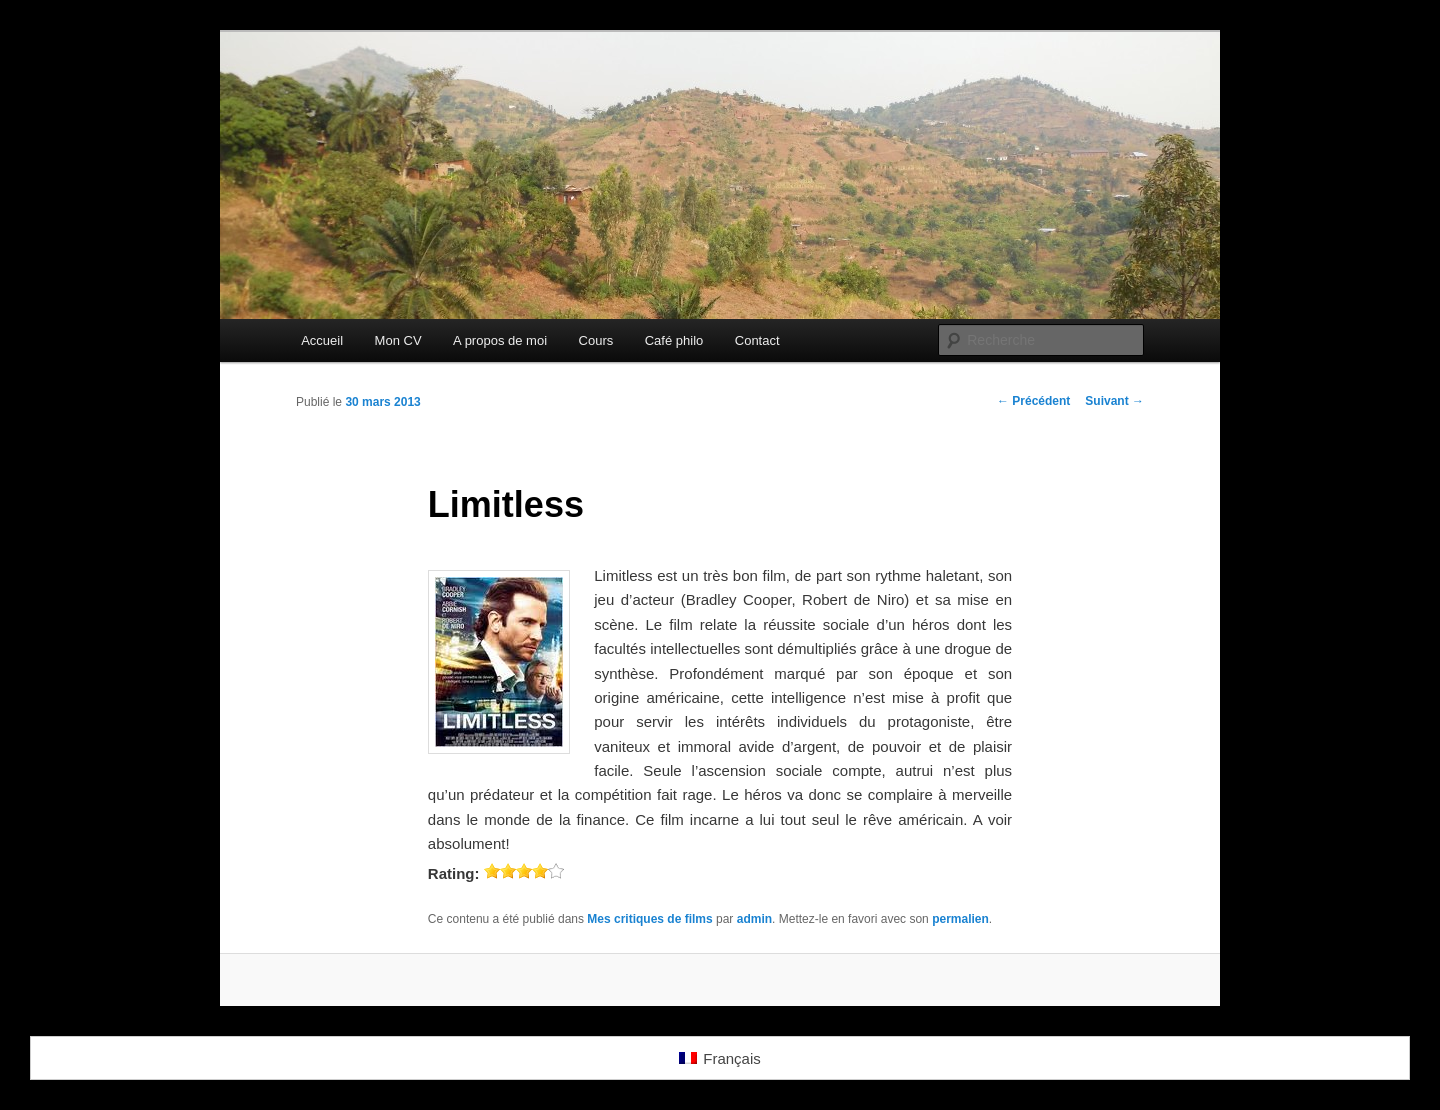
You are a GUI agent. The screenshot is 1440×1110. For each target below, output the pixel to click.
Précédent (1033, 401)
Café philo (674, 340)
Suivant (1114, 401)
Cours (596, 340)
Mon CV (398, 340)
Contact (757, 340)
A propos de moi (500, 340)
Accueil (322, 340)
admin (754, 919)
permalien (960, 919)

_THE PROBLEM_
From the line with "Précédent (1033, 401)" to the end of the listing above, set down every line exactly as it appears, both ends included.

_SOLUTION FOR THIS TASK_
Précédent (1033, 401)
Café philo (674, 340)
Suivant (1114, 401)
Cours (596, 340)
Mon CV (398, 340)
Contact (757, 340)
A propos de moi (500, 340)
Accueil (322, 340)
admin (754, 919)
permalien (960, 919)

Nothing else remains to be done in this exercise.